To answer the question, a statistic is needed: some number that summarizes the discrepancy between the observed data and the claimed distribution. Have the students invent such a number. (By "number" we mean a process for computing such a number.)

A common student solution is the sum of the absolute values of the differences between the observed percents and the claimed percents. For example, if your claim for blue, red, green was 0.2, 0.3, 0.5, and you observed 8, 1, 1, then the value of the statistic would be |0.2-0.8|+|0.3-0.1|+|0.5-0.1|=1.2. Now you ask the students, "Okay, we got 1.2 as our discrepancy measure. Is that large? Or is that the sort of number we might easily have gotten by chance?" They may say it's large, but they will not be able to justify it easily.

Hopefully they will suggest a simulation, buf if not, you can do so. Each student gets a paper bag and constructs his or her own population of tokens in the bag. It is important for students to put the tokens in themselves so they'll be forced to think about what goes in: the claimed distribution (correct) or the observed distribution (incorrect). They are to draw 10 at random with replacement, just as you did, and compute the value of the test statistic for their data. They probably will have time to repeat this several times. Then collectively they should plot all their results on a histogram on the blackboard. Now the students can assess how unusual the actual 1.2 is. It should be pretty unusual, and therefore you reject H0. After this activity is completed (it will take a whole class period) students may be assigned as homework to read about the chi-square goodness-of-fit test and come to class prepared to say how it is different from the class activity. (The only difference is the computation of test statistic.)

This introduction to the chi-square statistic is less confusing to students than diving into the chi-square right away because they see the big picture easily and they see that the point is to estimate the magnitude of the discrepancy between observed categorical data and a claimed distribution. After that, the actual chi-square statisic is much easier for students to grasp.

If you do this lesson with your class, you should not let them think that their invented statistic is going to be on "the test". They should be told that the point was not the particular statistic they came up with, but the process of measuring discrepancy and using simulation to quantify how probable such a discrepancy is under the null. From now on, they should use the chi-square statistic.

The M&M's, or Possibly Skittles, Activity

Are M&M's produced with the same color frequencies as the Mars website claims? Hand out regular sized bags of regularly colored M&Ms. (Don't use the large or king-sized bags -- too much to count. And don't use the small bags -- not enough data.) Ask your class to compute the chi-squared statistic for their bag. You can then plot these statistics on the board. The distribution of these statistics, however, will NOT look like a chi-squared distribution. Why not? Because M&M's do NOT follow the claimed distribution. (The horror, the horror!) And so the sampling distribution of the chi-square statistic in this case is NOT a chi-square distribution!

You might also try (assuming you live in a district with good dentists) the same experiment with Skittles.
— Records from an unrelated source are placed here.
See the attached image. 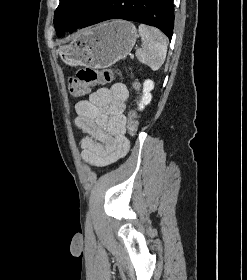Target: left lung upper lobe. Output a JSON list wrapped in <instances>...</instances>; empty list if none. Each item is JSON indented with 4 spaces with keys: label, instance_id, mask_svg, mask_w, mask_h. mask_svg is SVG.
Here are the masks:
<instances>
[{
    "label": "left lung upper lobe",
    "instance_id": "5c2ea615",
    "mask_svg": "<svg viewBox=\"0 0 247 280\" xmlns=\"http://www.w3.org/2000/svg\"><path fill=\"white\" fill-rule=\"evenodd\" d=\"M104 0H60L54 14V25L60 37L65 31L77 29L90 12Z\"/></svg>",
    "mask_w": 247,
    "mask_h": 280
}]
</instances>
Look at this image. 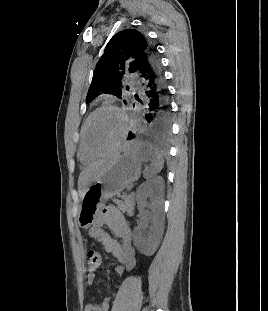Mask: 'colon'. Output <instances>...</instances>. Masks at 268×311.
Segmentation results:
<instances>
[{
  "label": "colon",
  "mask_w": 268,
  "mask_h": 311,
  "mask_svg": "<svg viewBox=\"0 0 268 311\" xmlns=\"http://www.w3.org/2000/svg\"><path fill=\"white\" fill-rule=\"evenodd\" d=\"M101 259V254L98 251L90 250L86 259L88 270L91 272L96 271L101 264Z\"/></svg>",
  "instance_id": "1"
}]
</instances>
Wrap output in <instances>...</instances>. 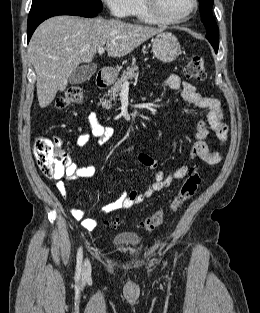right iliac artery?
<instances>
[{
  "instance_id": "obj_1",
  "label": "right iliac artery",
  "mask_w": 260,
  "mask_h": 313,
  "mask_svg": "<svg viewBox=\"0 0 260 313\" xmlns=\"http://www.w3.org/2000/svg\"><path fill=\"white\" fill-rule=\"evenodd\" d=\"M82 261H83V254H82V247H80L77 252V264H76V272H75V278L77 280L80 278V275H81Z\"/></svg>"
}]
</instances>
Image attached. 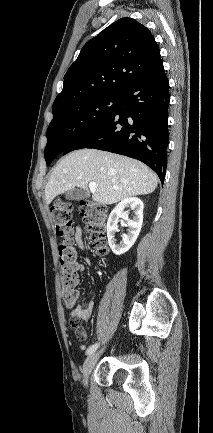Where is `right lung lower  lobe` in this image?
Returning <instances> with one entry per match:
<instances>
[{
  "instance_id": "1",
  "label": "right lung lower lobe",
  "mask_w": 213,
  "mask_h": 433,
  "mask_svg": "<svg viewBox=\"0 0 213 433\" xmlns=\"http://www.w3.org/2000/svg\"><path fill=\"white\" fill-rule=\"evenodd\" d=\"M169 81L160 58L130 86L116 110L100 126L62 154L95 148L136 158L151 167L163 183L167 166Z\"/></svg>"
}]
</instances>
Skittles, I am happy to report, do follow the advertised distribution of colors (uniform). And so if you plot your students' individual chi-square statistics you will see a chi-square distribution. also, about 5% of your class should reject the null hypothesis, even though the rest don't. A nice lesson in Type I error!

M&Ms web site which contains the distribution of colors.  Last time we checked it was 13% brown, 14% yellow, 13% red, 24% blue, 20% orange and 16% green.